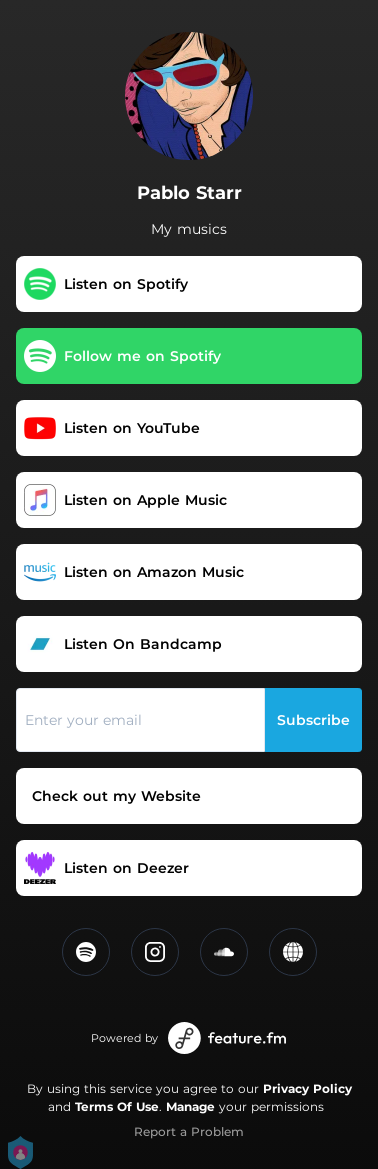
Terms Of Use (117, 1106)
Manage (190, 1106)
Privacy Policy (307, 1088)
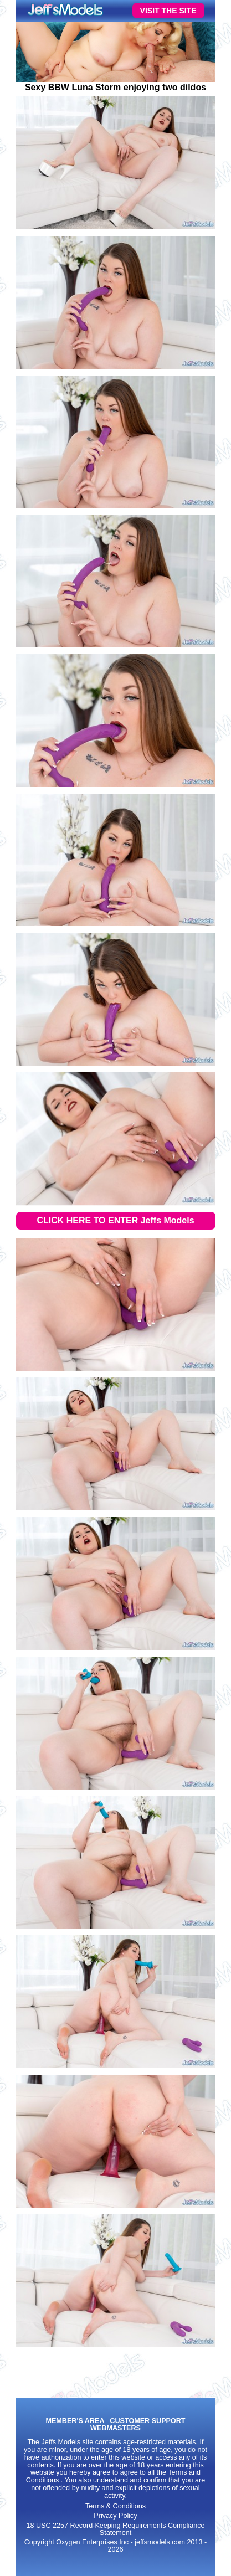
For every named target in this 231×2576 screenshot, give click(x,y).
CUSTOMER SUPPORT (147, 2421)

#### WORK INSTRUCTIONS:
Write the material above out again exactly as it reads, but don't carry over the pictures.

#### RESPONSE:
Terms Of Use (117, 1106)
Manage (190, 1106)
Privacy Policy (307, 1088)
For every named target in this 231×2576 screenshot, give click(x,y).
CUSTOMER SUPPORT (147, 2421)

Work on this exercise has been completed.